WHAT THE TASK REQUIRES: Go through the records and report each line holding the string "Profit".
══════
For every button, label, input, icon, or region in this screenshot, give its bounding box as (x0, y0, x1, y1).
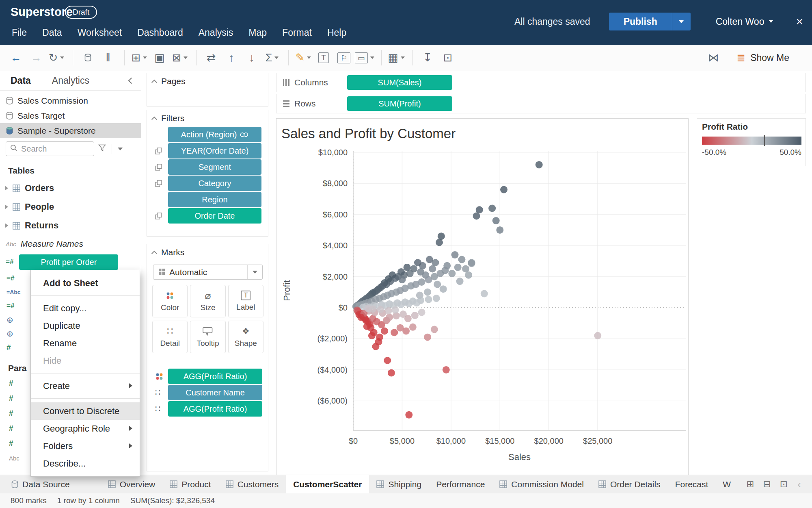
marks-button-tooltip[interactable]: Tooltip (190, 321, 225, 353)
scatter-point[interactable] (440, 285, 447, 293)
new-dashboard-icon[interactable]: ⊟ (760, 479, 773, 490)
cell-size-icon[interactable]: ▦ (387, 48, 406, 67)
scatter-point[interactable] (418, 309, 425, 316)
show-me-button[interactable]: ≣ Show Me (736, 52, 789, 64)
scatter-point[interactable] (476, 206, 483, 213)
search-input[interactable] (21, 144, 78, 154)
scatter-point[interactable] (451, 251, 459, 258)
scatter-point[interactable] (414, 259, 421, 266)
sheet-tab-w[interactable]: W (715, 475, 738, 493)
new-worksheet-icon[interactable]: ⊞ (130, 48, 149, 67)
sheet-tab-overview[interactable]: Overview (101, 475, 163, 493)
sort-ascending-icon[interactable]: ↑ (222, 48, 241, 67)
sheet-tab-commission-model[interactable]: Commission Model (492, 475, 591, 493)
user-menu[interactable]: Colten Woo (716, 16, 773, 27)
sheet-tab-customerscatter[interactable]: CustomerScatter (286, 475, 369, 493)
data-source-sample-superstore[interactable]: Sample - Superstore (0, 123, 141, 138)
sheet-tab-order-details[interactable]: Order Details (591, 475, 668, 493)
scatter-point[interactable] (424, 289, 431, 296)
caret-down-icon[interactable] (118, 148, 123, 150)
scatter-point[interactable] (388, 369, 395, 377)
filter-pill-category[interactable]: Category (168, 176, 261, 191)
context-menu-item-describe[interactable]: Describe... (31, 455, 140, 472)
scatter-point[interactable] (377, 306, 384, 313)
scatter-point[interactable] (402, 327, 410, 334)
scatter-point[interactable] (357, 314, 365, 321)
scatter-point[interactable] (426, 256, 433, 263)
table-returns[interactable]: Returns (0, 216, 141, 235)
sheet-tab-forecast[interactable]: Forecast (668, 475, 716, 493)
scatter-point[interactable] (436, 239, 443, 246)
presentation-icon[interactable]: ⊡ (438, 48, 457, 67)
scatter-point[interactable] (375, 338, 382, 345)
context-menu-item-create[interactable]: Create (31, 377, 140, 395)
scatter-point[interactable] (488, 204, 496, 212)
scatter-point[interactable] (384, 357, 391, 364)
filter-pill-segment[interactable]: Segment (168, 159, 261, 175)
scatter-point[interactable] (391, 329, 398, 336)
data-source-sales-target[interactable]: Sales Target (0, 108, 141, 123)
scatter-point[interactable] (429, 265, 436, 273)
filter-pill-region[interactable]: Region (168, 192, 261, 207)
scatter-point[interactable] (496, 226, 503, 234)
shelf-pill-sum-sales[interactable]: SUM(Sales) (347, 75, 452, 90)
marks-button-shape[interactable]: ❖Shape (228, 321, 263, 353)
filters-card-header[interactable]: Filters (147, 110, 268, 126)
scatter-point[interactable] (385, 307, 392, 315)
redo-icon[interactable]: ↻ (47, 48, 66, 67)
field-measure-names[interactable]: Abc Measure Names (0, 235, 141, 253)
marks-pill-agg-profit-ratio[interactable]: AGG(Profit Ratio) (168, 401, 262, 417)
scatter-point[interactable] (409, 323, 417, 331)
sheet-tab-shipping[interactable]: Shipping (369, 475, 429, 493)
swap-rows-columns-icon[interactable]: ⇄ (202, 48, 220, 67)
marks-button-detail[interactable]: ∷Detail (152, 321, 188, 353)
totals-icon[interactable]: Σ (263, 48, 281, 67)
mirror-icon[interactable]: ⋈ (704, 48, 723, 67)
collapse-panel-button[interactable] (122, 71, 141, 90)
filter-pill-order-date[interactable]: Order Date (168, 208, 261, 224)
pause-auto-updates-icon[interactable]: ‖ (99, 48, 117, 67)
new-worksheet-tab-icon[interactable]: ⊞ (744, 479, 756, 490)
table-people[interactable]: People (0, 198, 141, 216)
search-box[interactable] (6, 141, 94, 156)
field-profit-per-order[interactable]: =# Profit per Order (0, 253, 141, 271)
scatter-point[interactable] (443, 366, 450, 373)
scatter-point[interactable] (438, 232, 445, 240)
shelf-pill-sum-profit[interactable]: SUM(Profit) (347, 96, 452, 111)
marks-button-color[interactable]: Color (152, 285, 188, 317)
mark-type-dropdown[interactable]: Automatic (153, 265, 263, 280)
menu-map[interactable]: Map (241, 25, 274, 41)
scatter-point[interactable] (473, 213, 480, 220)
scatter-point[interactable] (411, 312, 419, 319)
sheet-tab-performance[interactable]: Performance (429, 475, 492, 493)
scatter-point[interactable] (398, 276, 406, 283)
context-menu-item-edit-copy[interactable]: Edit copy... (31, 300, 140, 317)
tab-data[interactable]: Data (0, 71, 41, 90)
scatter-point[interactable] (431, 326, 438, 333)
scatter-point[interactable] (368, 332, 376, 339)
table-orders[interactable]: Orders (0, 179, 141, 198)
scatter-point[interactable] (392, 306, 399, 314)
pages-card-header[interactable]: Pages (147, 73, 268, 89)
scatter-point[interactable] (458, 256, 465, 263)
scatter-point[interactable] (441, 267, 449, 274)
scatter-point[interactable] (492, 217, 500, 224)
scatter-point[interactable] (405, 411, 412, 419)
download-icon[interactable]: ↧ (418, 48, 437, 67)
menu-worksheet[interactable]: Worksheet (70, 25, 130, 41)
scatter-point[interactable] (465, 271, 472, 279)
scatter-point[interactable] (397, 301, 405, 308)
marks-card-header[interactable]: Marks (147, 244, 268, 261)
scatter-point[interactable] (456, 278, 464, 285)
filter-pill-year-order-date[interactable]: YEAR(Order Date) (168, 143, 261, 158)
show-mark-labels-icon[interactable]: ⚐ (335, 48, 353, 67)
scatter-point[interactable] (386, 314, 393, 321)
marks-button-size[interactable]: ⌀Size (190, 285, 225, 317)
scatter-point[interactable] (454, 264, 462, 271)
legend-marker[interactable] (764, 135, 765, 146)
menu-help[interactable]: Help (320, 25, 354, 41)
sheet-tab-product[interactable]: Product (162, 475, 218, 493)
filter-pill-action-region[interactable]: Action (Region) (168, 127, 261, 142)
selected-field-pill[interactable]: Profit per Order (19, 254, 118, 270)
expand-icon[interactable] (5, 186, 8, 191)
══════
OUTPUT FOR THIS TASK:
marks-pill-agg-profit-ratio[interactable]: AGG(Profit Ratio) (168, 401, 262, 417)
field-profit-per-order[interactable]: =# Profit per Order (0, 253, 141, 271)
shelf-pill-sum-profit[interactable]: SUM(Profit) (347, 96, 452, 111)
selected-field-pill[interactable]: Profit per Order (19, 254, 118, 270)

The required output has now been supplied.